Ok, I can see where this comes from, and that's all fair.
I'm going to ask what might seem like a facetious question here, again I mean no offense (just trying to be mindful of Right Speech):
How much buddhism makes one a buddhist?
You know that in the end those are mere labels. The question shouldn't be what makes one a Buddhist. It should be how much Buddhism do you need to know to attain enlightenment as it is seen by Buddhist schools. People can call themselves Buddhists as much as they want, even if they decide to make up a whole new version of Buddhism, if that makes them pleased. It doesn't matter. It's just a label. What matters is when Buddhism stops being as useful as it was meant to be by its founder.
And what I mean is, is rebirth the real sticking point here? It's certainly a hot-button issue. How about the rest of the Buddha's (
) cosmological or supernatural teachings? Is there a point at which literal can become metaphorical or representative, or even anecdotal, and still "qualify" as buddhism?
The point is not accepting rebirth without having good reasons to do so. The point is when one outright denies it, and I'm going to bold the next part, so that Buddhism fits under an incompatible metaphysical system
. Instead of considering Buddhist metaphysics (although this is not exact, let's use the expression) as working hypothesis, you accept another system of beliefs
(in this case biased towards materialism) that renders Buddhism pretty much useless. What lies at the root of the mindframe that leads one to reject rebirth, other realms and literal karma is the problem. Not not accepting them right away. It's not doubt
that hinders your progress in the Buddhist path. It's an illusion of knowledge, as Alan Wallace would put it. It's a belief that many times is not presented as such.
In ways that I'm not going to detail, the path to cut trough illusion is twisted to lead nowhere else but inside that same illusion. You can improve the illusion (and even this is somehow debatable), but can't cut through any longer because you accepted it as real. Reality is not like a dream any longer. Only your ideations. Bang, from that point up you've ruined Buddharma because you fell in the trap of your senses, to put it simply. You see, what you find in those materialistically prone versions of Buddhism is a caged and twisted version of the Dharma. It has been forced to conform to an alien worldview and lost its value in the process.
And I'm certainly not saying let's strip all the tradition or ritual or whathaveyou out of Buddhism and call it a new religion, I'm just curious as to where the perceived line is.

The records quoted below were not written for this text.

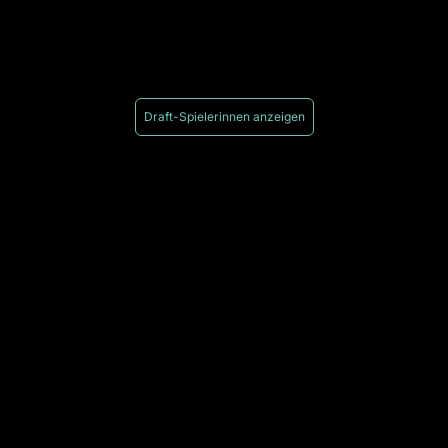
Draft-Spielerinnen anzeigen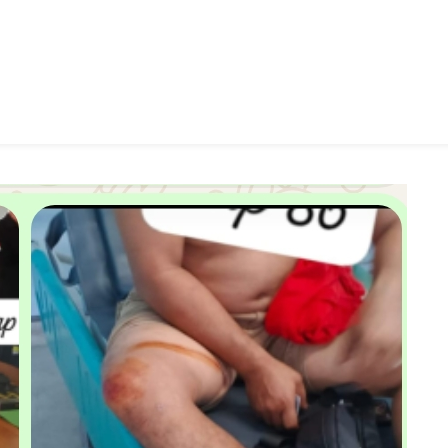
50
Target
RTLH
Di
Wilayahnya
Selesai,
TNI
AD
Hadir
Untuk
Kesejahteraan
Rakyat
Kecil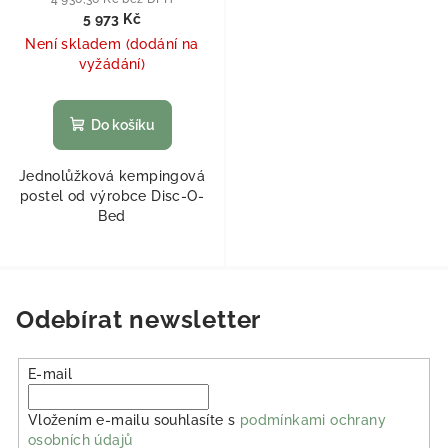
5 973 Kč
Není skladem (dodání na
vyžádání)
Do košíku
Jednolůžková kempingová
postel od výrobce Disc-O-
Bed
Odebírat newsletter
E-mail
Vložením e-mailu souhlasíte s
podmínkami ochrany
osobních údajů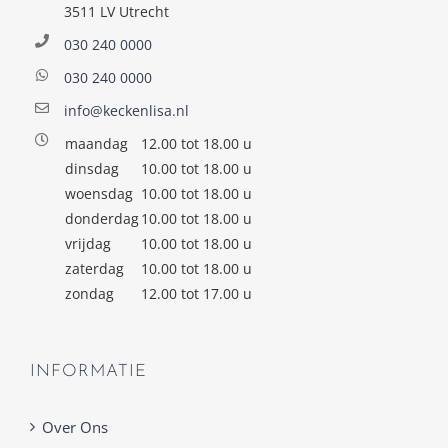
3511 LV Utrecht
030 240 0000
030 240 0000
info@keckenlisa.nl
maandag
12.00 tot 18.00 u
dinsdag
10.00 tot 18.00 u
woensdag
10.00 tot 18.00 u
donderdag
10.00 tot 18.00 u
vrijdag
10.00 tot 18.00 u
zaterdag
10.00 tot 18.00 u
zondag
12.00 tot 17.00 u
INFORMATIE
Over Ons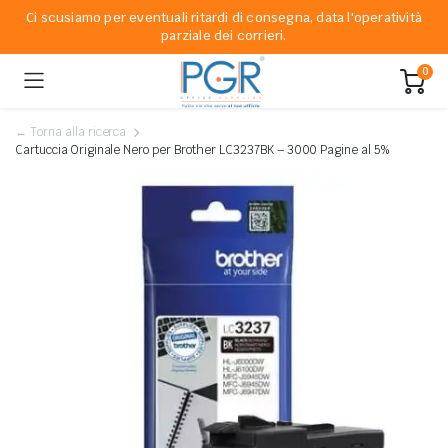
Ci scusiamo per eventuali ritardi di consegna, data l'operatività
parziale dei corrieri.
0
← Torna alla ricerca
Cartuccia Originale Nero per Brother LC3237BK – 3000 Pagine al 5%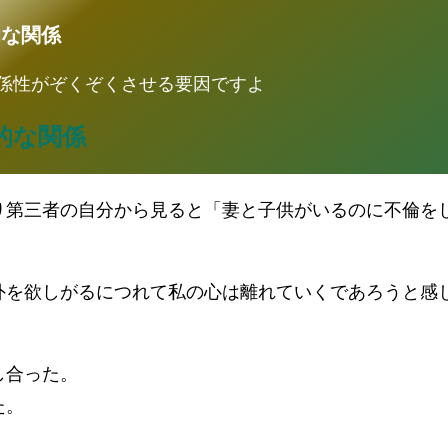
的な関係
係性がぞくぞくさせる要因ですよ
的な関係
り第三者の自分から見ると「妻と子供がいるのに不倫を
外を欲しがるにつれて私の心は離れていくであろうと感
し合った。
た。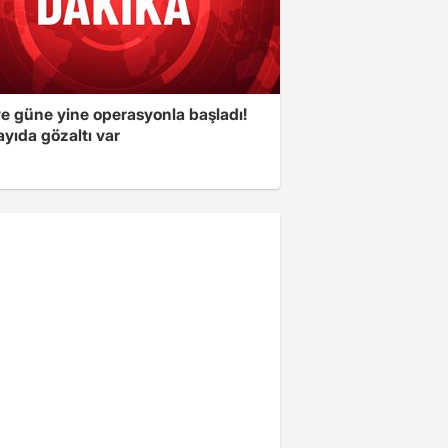
ye güne yine operasyonla başladı!
yıda gözaltı var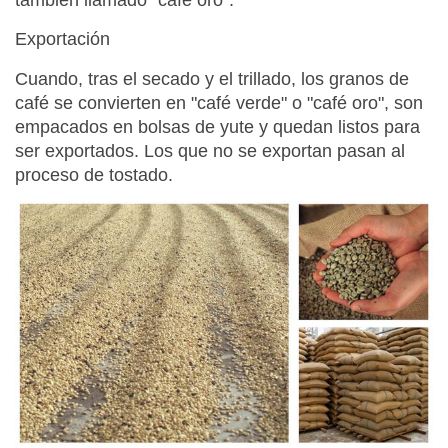
Exportación
Cuando, tras el secado y el trillado, los granos de
café se convierten en "café verde" o "café oro", son
empacados en bolsas de yute y quedan listos para
ser exportados. Los que no se exportan pasan al
proceso de tostado.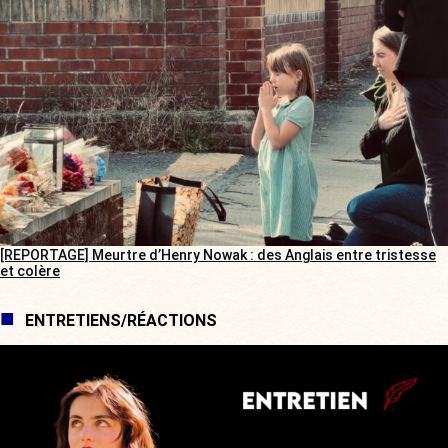
[REPORTAGE] Meurtre d’Henry Nowak : des Anglais entre tristesse
et colère
ENTRETIENS/RÉACTIONS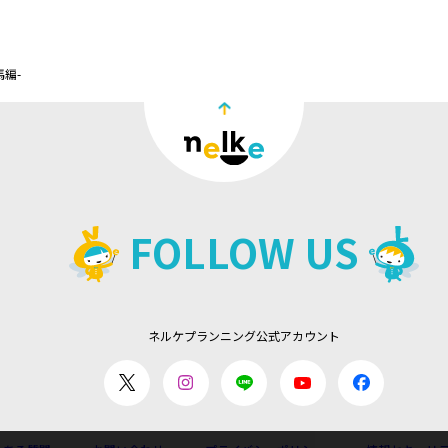
編-
FOLLOW US
ネルケプランニング公式アカウント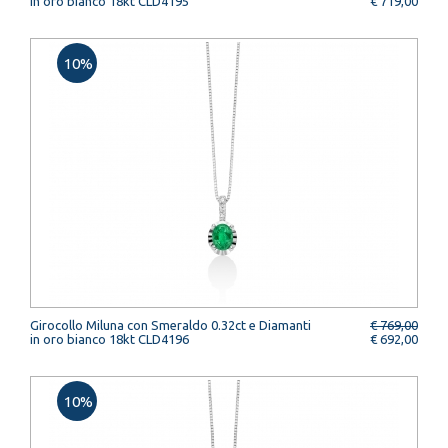
in oro bianco 18kt CLD4195
€ 719,00
10%
Girocollo Miluna con Smeraldo 0.32ct e Diamanti
€ 769,00
in oro bianco 18kt CLD4196
€ 692,00
10%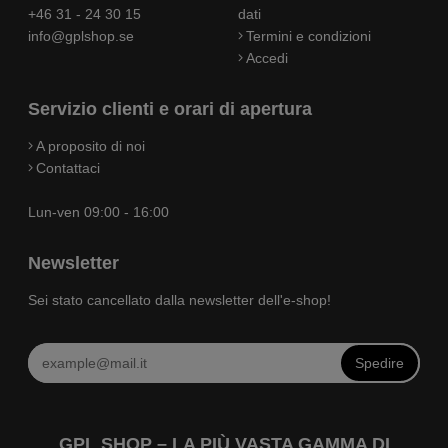
+46 31 - 24 30 15
dati
info@gplshop.se
Termini e condizioni
Accedi
Servizio clienti e orari di apertura
A proposito di noi
Contattaci
Lun-ven 09:00 - 16:00
Newsletter
Sei stato cancellato dalla newsletter dell'e-shop!
Spedire
GPL SHOP – LA PIÙ VASTA GAMMA DI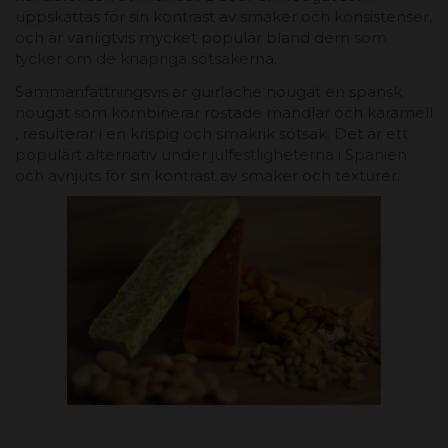
uppskattas för sin kontrast av smaker och konsistenser,
och är vanligtvis mycket populär bland dem som
tycker om de knapriga sötsakerna.
Sammanfattningsvis är guirlache nougat en spansk
nougat som kombinerar rostade mandlar och karamell
, resulterar i en krispig och smakrik sötsak. Det är ett
populärt alternativ under julfestligheterna i Spanien
och avnjuts för sin kontrast av smaker och texturer.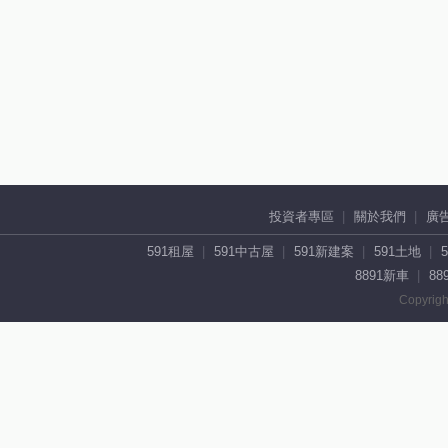
投資者專區
關於我們
廣
591租屋
591中古屋
591新建案
591土地
8891新車
88
Copyrigh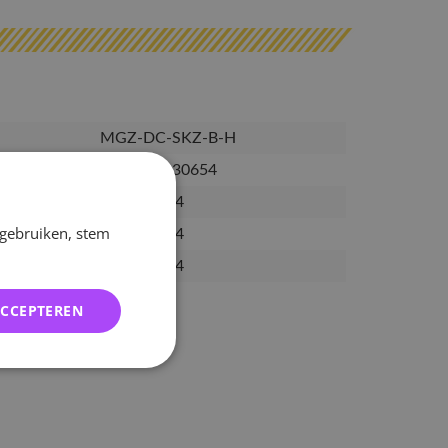
MGZ-DC-SKZ-B-H
1233957430654
20-09-2024
 gebruiken, stem
28-10-2024
15-11-2024
ACCEPTEREN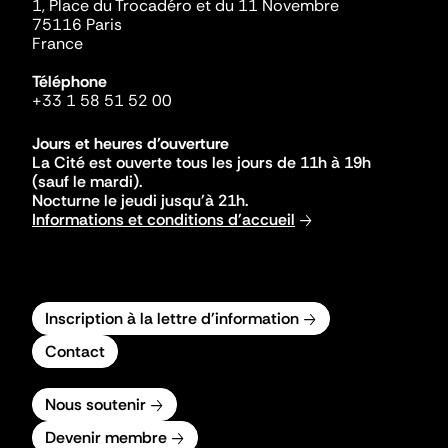
1, Place du Trocadéro et du 11 Novembre
75116 Paris
France
Téléphone
+33 1 58 51 52 00
Jours et heures d'ouverture
La Cité est ouverte tous les jours de 11h à 19h
(sauf le mardi).
Nocturne le jeudi jusqu'à 21h.
Informations et conditions d'accueil
Inscription à la lettre d'information
Contact
Nous soutenir
Devenir membre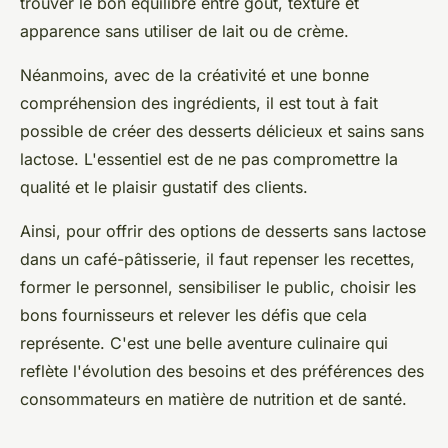
trouver le bon équilibre entre goût, texture et
apparence sans utiliser de lait ou de crème.
Néanmoins, avec de la créativité et une bonne
compréhension des ingrédients, il est tout à fait
possible de créer des desserts délicieux et sains sans
lactose. L'essentiel est de ne pas compromettre la
qualité et le plaisir gustatif des clients.
Ainsi, pour offrir des options de desserts sans lactose
dans un café-pâtisserie, il faut repenser les recettes,
former le personnel, sensibiliser le public, choisir les
bons fournisseurs et relever les défis que cela
représente. C'est une belle aventure culinaire qui
reflète l'évolution des besoins et des préférences des
consommateurs en matière de nutrition et de santé.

For me and my personal tastes you could strip all the traditional, ritual and so on. That doesn't make me tick. But when I see the ritual, I understand why some people are helped by it, where is its place. I'm not the only Buddhist around the block and perhaps others have different propensities and needs. Some people like these aspects so they help them, even if I'm not one of those cases. But I see their value, a relative value. They can indeed help if you carefully learn their meaning and what really is going on. But they are not indispensable, not for everyone at least. However, what may look simple superstition at a first glance may end up being considered very different when you study it deeply. These rituals and tales and what have you are not what makes Budddhism valuable. They add value, in some cases though, as there are people who love that richness. But in the end they are just ways to help the practitioners, skillful means. Not ends in themselves, but means. While there are paths very ritualistic inside Buddhism, there are others very naked. They don't cancel each other. If carefully analyzed, they do not disagree on epistemological or ontological aspects about the nature of reality, unlike those new versions. Even when they don't agree completely, they are very close, all things considered. Just different strokes for different folk.